Today we’re joined by a special guest,Preston Sandlin of Home Inspection Carolinas, to talk about an important subject: radon.
So, what is radon? Radon is an intangible, invisible, odorless, and tasteless gas that releases energy in your lungs when you breathe it in. When this happens, the tissue in your lungs becomes damaged and you become highly susceptible to lung cancer.
In fact, radon is the leading cause of lung cancer in smokers, and the second leading cause in non smokers—with smoking itself being the first. With 21,000 people dying each year, it isn’t hard to see why this is such a health risk. In fact, it is estimated that one person dies every 25 minutes as a result of radon gas.
According to the EPA, radon becomes a hazard once it reaches a level at or above 4.0 picocuries per liter. Higher levels are much more prevalent in mountainous areas. If you go to www.NCRadon.org, you will information indicating the likeliness of high radon levels in your home.
In the Piedmont area, specifically, we are in about the middle of the range. The national average indicates that about one in every 15 homes will have radon. However, in Charlotte the average is approximately one in every 25 homes.
It costs between $150 and $180 to obtain a continuous radon monitor, but Preston believes it is well worth it. However, there is a cheaper option since there are two types of tests. A passive test costs only about $15. You can purchase this type in most hardware stores, and basically consists of charcoal that you leave out for 48 hours in the lower level of your home. Once you’ve done this, you mail them out to be tested.

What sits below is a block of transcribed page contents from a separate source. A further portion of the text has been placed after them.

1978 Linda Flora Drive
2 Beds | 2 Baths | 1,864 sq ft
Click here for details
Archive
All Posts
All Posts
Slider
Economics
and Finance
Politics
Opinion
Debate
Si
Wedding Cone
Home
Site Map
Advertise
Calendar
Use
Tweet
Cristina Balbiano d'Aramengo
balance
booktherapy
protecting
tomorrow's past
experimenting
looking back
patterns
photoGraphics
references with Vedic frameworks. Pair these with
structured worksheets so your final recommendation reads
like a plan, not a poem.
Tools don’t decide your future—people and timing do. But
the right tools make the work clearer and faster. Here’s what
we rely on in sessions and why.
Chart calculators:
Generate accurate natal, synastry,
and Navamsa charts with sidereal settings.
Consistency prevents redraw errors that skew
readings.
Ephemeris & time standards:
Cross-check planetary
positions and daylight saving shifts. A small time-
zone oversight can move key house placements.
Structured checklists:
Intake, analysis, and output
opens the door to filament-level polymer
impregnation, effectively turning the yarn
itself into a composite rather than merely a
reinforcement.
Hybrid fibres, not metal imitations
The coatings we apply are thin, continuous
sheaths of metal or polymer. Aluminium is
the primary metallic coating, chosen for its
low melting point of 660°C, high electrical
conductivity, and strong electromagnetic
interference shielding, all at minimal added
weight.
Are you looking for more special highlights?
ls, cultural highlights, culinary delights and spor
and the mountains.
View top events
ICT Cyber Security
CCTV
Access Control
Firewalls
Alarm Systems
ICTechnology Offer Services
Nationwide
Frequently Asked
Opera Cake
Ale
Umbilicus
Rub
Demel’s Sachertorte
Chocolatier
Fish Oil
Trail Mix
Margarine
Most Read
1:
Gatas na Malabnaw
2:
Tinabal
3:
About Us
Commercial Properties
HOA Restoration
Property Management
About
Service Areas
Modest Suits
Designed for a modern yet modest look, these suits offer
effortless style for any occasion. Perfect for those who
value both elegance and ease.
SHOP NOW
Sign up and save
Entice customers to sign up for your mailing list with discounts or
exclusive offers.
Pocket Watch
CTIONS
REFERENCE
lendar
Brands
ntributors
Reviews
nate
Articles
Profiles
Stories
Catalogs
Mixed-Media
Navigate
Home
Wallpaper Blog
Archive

There are some disadvantages to this kind of test, though. This method could take almost a week before you see results. Also, if you are conducting this test as part of a real estate transaction, the seller of the property you are testing could tamper with the results.
The other test, the continuous radon monitor, may be more expensive, but it can’t be tampered with and you will have your results after just 48 hours. Which test you should purchase really depends on what you are using it for. If you are merely curious about the level of radon in your own home, you would be fine going the route of the charcoal test.
So, what happens if you find that the radon level in your house is too high? In this case, you'll need to purchase a radon mitigation system. This equipment will typically cost between $1,500 to $1,800, but will be well worth it.
High levels of radon in North Carolina are a material fact, but an installed radon mitigation system in a home is also a material fact. Even though levels may be normal following the installation of the system, the real estate commission has to consider what would happen if a system were to fail. In mountainous areas, you’ll find that the majority of homes will have a radon mitigation system.